# Probleme mit Local Billing



## WetMage (28 Februar 2007)

Hallo Zusammen!

vielleicht hat auch jemand probleme mit der Firma gehabt, und kann Mir weiterhelfen, oder vielleicht hat jemand auch ein Tipp für Mich?

Zu meinem problem!!!

Ich habe Mich vor einiger Zeit bei einer Internetseite  angemeldet, da Ich kein interesse mehr daran habe wollte Ich bei der Seite Kündigen.

Wenn man nun dort kündigen möchte, dann wird man auf oben gennte Seite weitergeleitet, um sich mit seinem Benutzernamen und Passwort dort anzumelden. Nur leider habe Ich kein Benutzername, geschweige denn das Ich mich dort regestriert habe. Local Billing übernimmt nur die Finanzielen angelegenheiten, für einige Partnerseiten.

Nun habe Ich ne Mail verschickt an den Support, wo Ich ein Paar Tage später eine Antwort bekommen habe das Ich doch mein Namen sowie Benutzernamen angeben möchte, damit man mir weiterhelfen kann. Also Zweite Mail verschickt, und das selbe nochmals mitgeteilt, das Ich keinen Benutzernamen habe und Ich auch nicht dort registriert bin.
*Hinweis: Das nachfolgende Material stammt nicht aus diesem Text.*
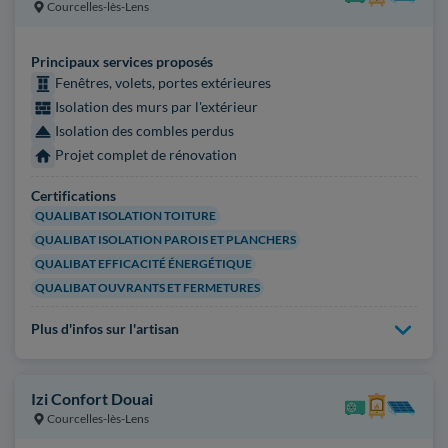
Courcelles-lès-Lens
Principaux services proposés
Fenêtres, volets, portes extérieures
Isolation des murs par l'extérieur
Isolation des combles perdus
Projet complet de rénovation
Certifications
QUALIBAT ISOLATION TOITURE
QUALIBAT ISOLATION PAROIS ET PLANCHERS
QUALIBAT EFFICACITÉ ÉNERGÉTIQUE
QUALIBAT OUVRANTS ET FERMETURES
Plus d'infos sur l'artisan
Izi Confort Douai
Courcelles-lès-Lens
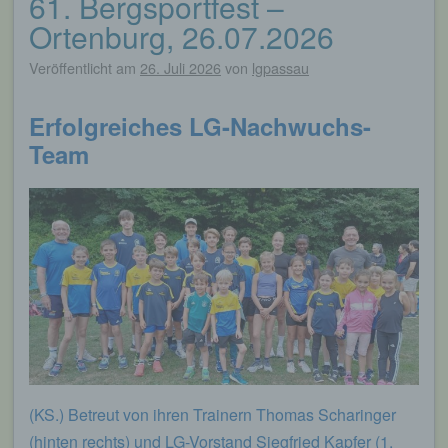
61. Bergsportfest –
Ortenburg, 26.07.2026
Veröffentlicht am
26. Juli 2026
von
lgpassau
Erfolgreiches LG-Nachwuchs-
Team
(KS.) Betreut von ihren Trainern Thomas Scharinger
(hinten rechts) und LG-Vorstand Siegfried Kapfer (1.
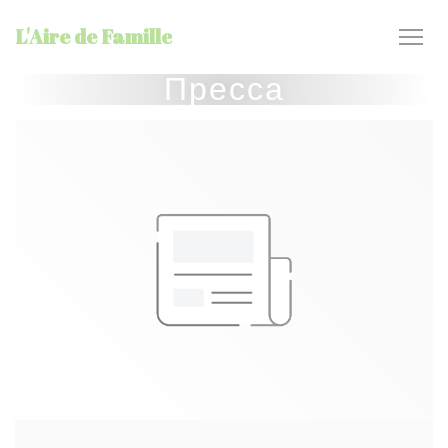
Панель управления cookies
L'Aire de Famille
Пресса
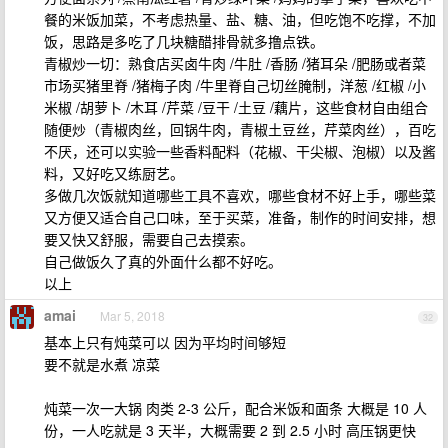
餐的米饭加菜，不考虑热量、盐、糖、油，但吃饱不吃撑，不加
饭，思路是多吃了几块糖醋排骨就多撸点铁。
青椒炒一切：熟食店买卤牛肉 /牛肚 /香肠 /猪耳朵 /肥肠或者菜
市场买猪里脊 /猪梅子肉 /牛里脊自己切丝腌制，洋葱 /红椒 /小
米椒 /胡萝卜 /木耳 /芹菜 /豆干 /土豆 /藕片，这些食材自由组合
随便炒（青椒肉丝，回锅牛肉，青椒土豆丝，芹菜肉丝），百吃
不厌，还可以实验一些香料配料（花椒、干尖椒、泡椒）以及酱
料，又好吃又练厨艺。
多做几次饭就知道哪些工具不喜欢，哪些食材不好上手，哪些菜
又方便又适合自己口味，至于买菜，准备，制作的时间安排，想
要又快又舒服，需要自己去摸索。
自己做饭久了真的外面什么都不好吃。
以上
amai
Mar 5, 2018
32
基本上只有炖菜可以 因为平均时间够短
要不就是水煮 凉菜
炖菜一次一大锅 肉类 2-3 公斤，配合米饭和面条 大概是 10 人
份，一人吃就是 3 天半，大概需要 2 到 2.5 小时 高压锅更快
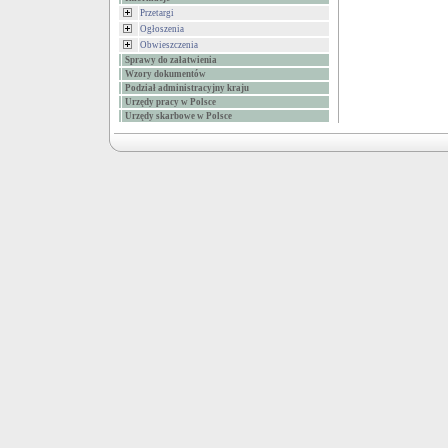
Przetargi
Ogłoszenia
Obwieszczenia
Sprawy do załatwienia
Wzory dokumentów
Podział administracyjny kraju
Urzędy pracy w Polsce
Urzędy skarbowe w Polsce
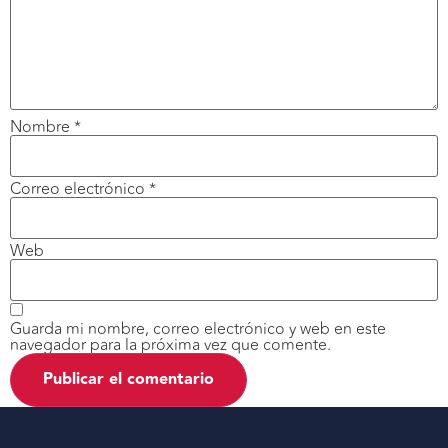
Nombre
*
Correo electrónico
*
Web
Guarda mi nombre, correo electrónico y web en este
navegador para la próxima vez que comente.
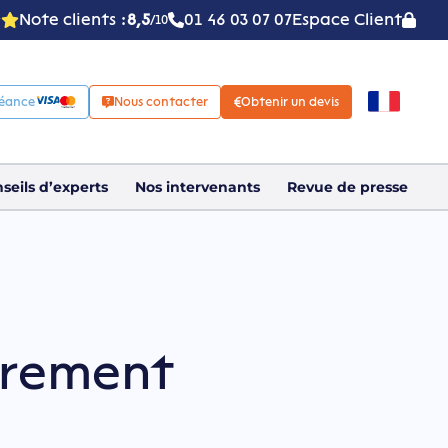
Note clients :
8,5
01 46 03 07 07
Espace Client
/10
réance
Nous contacter
Obtenir un devis
seils d’experts
Nos intervenants
Revue de presse
rement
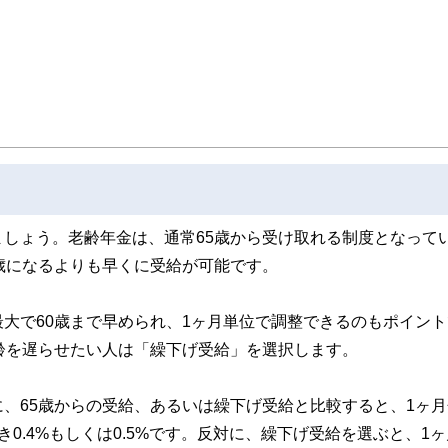
ンナー、弁護士、税理士、宅地建物取引士、相続診断士、住宅ローンアドバイザー、DCプラ
スト、キャリアコンサルタントなど150名以上の有資格者を執筆者・監修者として
ンなどの話をわかりやすく発信している点です。
た執筆者・監修者による執筆体制を築くことで、内容のわかりやすさはもちろんの
ています。
のコンシェルジュを目指します。
しょう。老齢年金は、通常65歳から受け取れる制度となって
歳になるよりも早くに受給が可能です。
大で60歳まで早められ、1ヶ月単位で調整できるのもポイント
齢を遅らせたい人は「繰下げ受給」を選択します。
、65歳からの受給、あるいは繰下げ受給と比較すると、1ヶ月
0.4%もしくは0.5%です。反対に、繰下げ受給を選ぶと、1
Dann habe Ich keine Antwort bekommen. Habe dann bei dem sogar kostenlosen Telefon-Support angerufen, und Ihm alles geschildert, und man sagte Mir man wolle mein anliegen weiterleiten, und auch direkt meine Mitgliedschaft bei der Partnerseite kündigen.

Drei Wochen Später wieder nix. Ich wieder angerufen, wieder alles geschildert, und man sagte Mir Ich solle wieder ne Mail schicken. Und was soll Ich sagen Ich warte noch heute auf ne Antwort.

Das ganze wirklich ärgerliche an der sache ist, das jeden Monat von meinem Konto der Mitgliedsbeitrag abgebucht wird, wo auch der Name Local Billing Bzw. DigiPay.AG verzeichnet ist.

Ich frage Mich nur warum die bei Mir abbuchen, wenn Ich angeblich bei denen garnicht bekannt bin.

Viellicht hat ja jemand ein ähnliches Problem, oder auch einen Rat für Mich, im internet habe Ich nachgeschaut, aber anscheinend bin Ich der einzigste mit dem Problem.

Würde Mich über antworten freuen,

Danke!!!
Wettie

P.S. Enschuldigung für den langen Text!!!


----------



## Reducal (28 Februar 2007)

*AW: Probleme mit Local Billing*



WetMage schrieb:


> Ich habe Mich vor einiger Zeit bei einer Internetseite  angemeldet....
> 
> .... geschweige denn das Ich mich dort regestriert habe....
> 
> Ich frage Mich nur warum die bei Mir abbuchen, wenn Ich angeblich bei denen garnicht bekannt bin.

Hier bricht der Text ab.